This is an archive of the discontinued LLVM Phabricator instance.

[X86][Costmodel] Fix `X86TTIImpl::getGSScalarCost()`
ClosedPublic

Authored by lebedev.ri on Oct 6 2021, 5:55 AM.

Details

Summary

X86TTIImpl::getGSScalarCost() has (at least) two issues:

  • it naively computes the cost of sequence of insertelement/extractelement. If we are operating not on the XMM (but YMM/ZMM), this widely overestimates the cost of subvector insertions/extractions.
  • Gather/scatter takes a vector of pointers, and scalarization results in us performing scalar memory operation for each of these pointers, but we never account for the cost of extracting these pointers out of the vector of pointers.

Diff Detail

Event Timeline

lebedev.ri created this revision.Oct 6 2021, 5:55 AM
lebedev.ri requested review of this revision.Oct 6 2021, 5:55 AM
lebedev.ri edited the summary of this revision. (Show Details)
lebedev.ri updated this revision to Diff 377655.Oct 6 2021, 1:12 PM

Rebased, NFC.

Note that even with the proper LV fix (D111460), we still want this fix too.

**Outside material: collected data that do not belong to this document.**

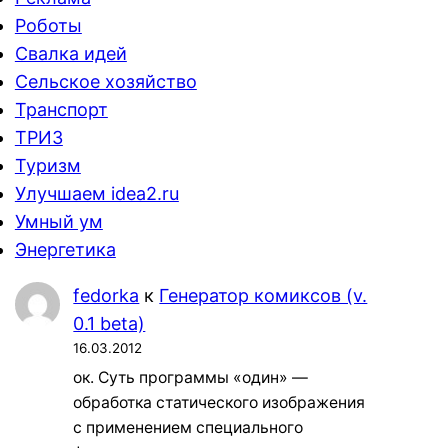
Роботы
Свалка идей
Сельское хозяйство
Транспорт
ТРИЗ
Туризм
Улучшаем idea2.ru
Умный ум
Энергетика
fedorka
к
Генератор комиксов (v.
0.1 beta)
16.03.2012
ок. Суть программы «один» —
обработка статического изображения
с применением специального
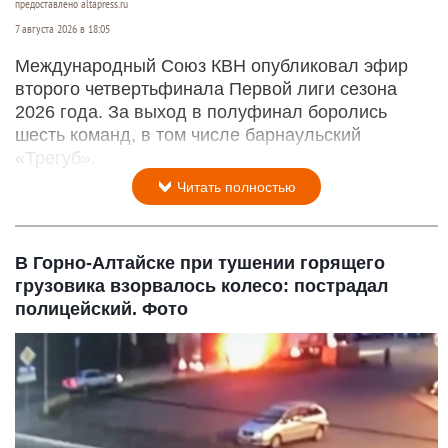
предоставлено altapress.ru
7 августа 2026 в 18:05
Международный Союз КВН опубликовал эфир
второго четвертьфинала Первой лиги сезона
2026 года. За выход в полуфинал боролись
шесть команд, в том числе барнаульский
«Трегуб».
Читать полностью
В Горно-Алтайске при тушении горящего
грузовика взорвалось колесо: пострадал
полицейский. Фото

This revision is now accepted and ready to land.Oct 13 2021, 12:21 PM

LGTM

Thank you for the review!
I'm going to land this, all these patches probably conflict with eachother..

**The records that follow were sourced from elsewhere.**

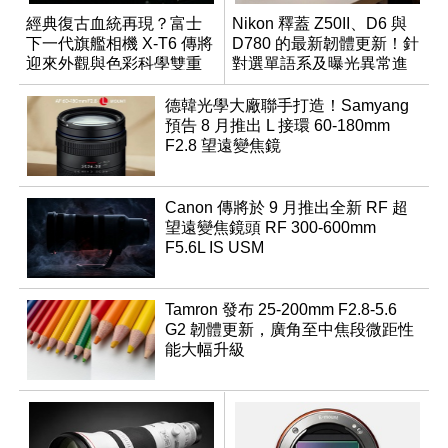
經典復古血統再現？富士
Nikon 釋蓋 Z50II、D6 與
下一代旗艦相機 X-T6 傳將
D780 的最新韌體更新！針
迎來外觀與色彩科學雙重
對選單語系及曝光異常進
優化
行修復
德韓光學大廠聯手打造！Samyang
預告 8 月推出 L 接環 60-180mm
F2.8 望遠變焦鏡
Canon 傳將於 9 月推出全新 RF 超
望遠變焦鏡頭 RF 300-600mm
F5.6L IS USM
Tamron 發布 25-200mm F2.8-5.6
G2 韌體更新，廣角至中焦段微距性
能大幅升級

This revision was automatically updated to reflect the committed changes.

Do you think we should add gather/scatter test coverage for x86 triples with 32-bit pointers (i686 or gnux32 ?)

Do you think we should add gather/scatter test coverage for x86 triples with 32-bit pointers (i686 or gnux32 ?)

Does anyone actually care about 32-bit performance, especially vectorized?
We could extract gather/scatter coverage out of llvm/test/Analysis/CostModel/X86/masked-intrinsic-cost.ll into a new file and either duplicate it or just duplicate runlines i suppose.